You identify the longest sequence in a batch and pad all shorter sequences with a special token (e.g., a `[PAD]` token with an ID of 0) until they match that length. However, you must also provide an attention mask—a binary tensor that tells the model which tokens are real (1) and which are padding (0)—to prevent the model from processing the meaningless padding.

# Example of padding for NLP in a batch
sentences = ["test prompt", "a much longer test prompt"]

# Tokenizer handles padding and masking automatically
tokenizer_output = tokenizer(
    sentences,
    padding="longest", # Pad to the length of the longest sequence
    return_tensors="pt" # Return PyTorch tensors
)

# input_ids will be padded with 0s
# [[101, 4234, 12213, 102, 0, 0, 0],
#  [101, 1037, 2172, 3014, 4234, 12213, 102]]
input_ids = tokenizer_output["input_ids"]

# attention_mask tells the model what to ignore
# [[1, 1, 1, 1, 0, 0, 0],
#  [1, 1, 1, 1, 1, 1, 1]]
attention_mask = tokenizer_output["attention_mask"]

Finding Your Optimal Batch Size

The “best” batch size is not a universal constant. It’s an empirical value determined by your specific hardware (GPU VRAM), model architecture, and the nature of your task. Finding it is a straightforward process of experimentation:

  1. Start Small: Begin with a conservative batch size, like 8, 16, or 32.
  2. Measure Performance: Run your attack generation script and measure the throughput (e.g., in samples per second).
  3. Increase and Repeat: Double the batch size and measure again. Keep a close watch on your GPU memory usage using tools like `nvidia-smi`.
  4. Find the Limit: You will eventually hit one of two limits:
    • An Out of Memory (OOM) error, which means the batch is too large to fit in VRAM.
    • A performance plateau, where increasing the batch size no longer improves throughput because some other part of your system (like data loading) has become the bottleneck.

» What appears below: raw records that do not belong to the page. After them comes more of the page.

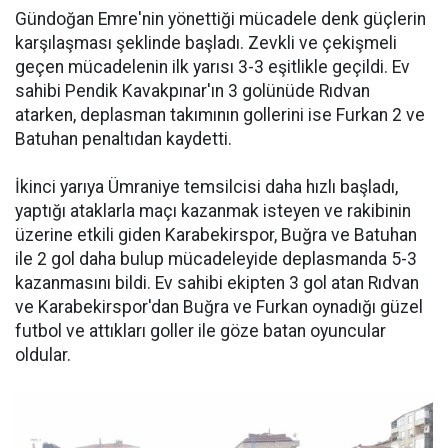
Gündoğan Emre'nin yönettiği mücadele denk güçlerin
karşılaşması şeklinde başladı. Zevkli ve çekişmeli
geçen mücadelenin ilk yarısı 3-3 eşitlikle geçildi. Ev
sahibi Pendik Kavakpınar'ın 3 golünüde Rıdvan
atarken, deplasman takımının gollerini ise Furkan 2 ve
Batuhan penaltıdan kaydetti.
İkinci yarıya Ümraniye temsilcisi daha hızlı başladı,
yaptığı ataklarla maçı kazanmak isteyen ve rakibinin
üzerine etkili giden Karabekirspor, Buğra ve Batuhan
ile 2 gol daha bulup mücadeleyide deplasmanda 5-3
kazanmasını bildi. Ev sahibi ekipten 3 gol atan Rıdvan
ve Karabekirspor'dan Buğra ve Furkan oynadığı güzel
futbol ve attıkları goller ile göze batan oyuncular
oldular.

Your optimal batch size is typically the largest one you can use before hitting the OOM error or the performance plateau. For gradient-based attacks, remember that you also need memory for storing gradients, so the maximum batch size will be smaller than for simple inference.

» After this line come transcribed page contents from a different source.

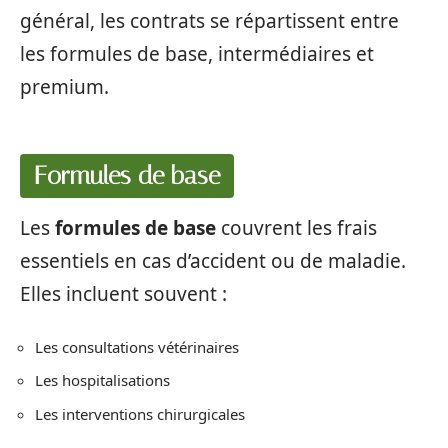
général, les contrats se répartissent entre
les formules de base, intermédiaires et
premium.
Formules de base
Les
formules de base
couvrent les frais
essentiels en cas d’accident ou de maladie.
Elles incluent souvent :
Les consultations vétérinaires
Les hospitalisations
Les interventions chirurgicales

Throughput vs. Batch Size Batch Size Throughput 16 32 64 128 256 OOM Error Optimal Point

Key Takeaways for Red Teamers

  • Batching is non-negotiable for scale. Move beyond single-input scripts to unlock high-throughput testing.
  • Match the strategy to the task. Use static batching for offline analysis and consider dynamic batching for interactive tools.
  • Master padding and masking. They are essential for batching variable-length inputs, a common case in NLP and other domains.
  • Find your optimal batch size empirically. It is the single most important parameter for tuning performance, and it’s unique to your hardware and model combination.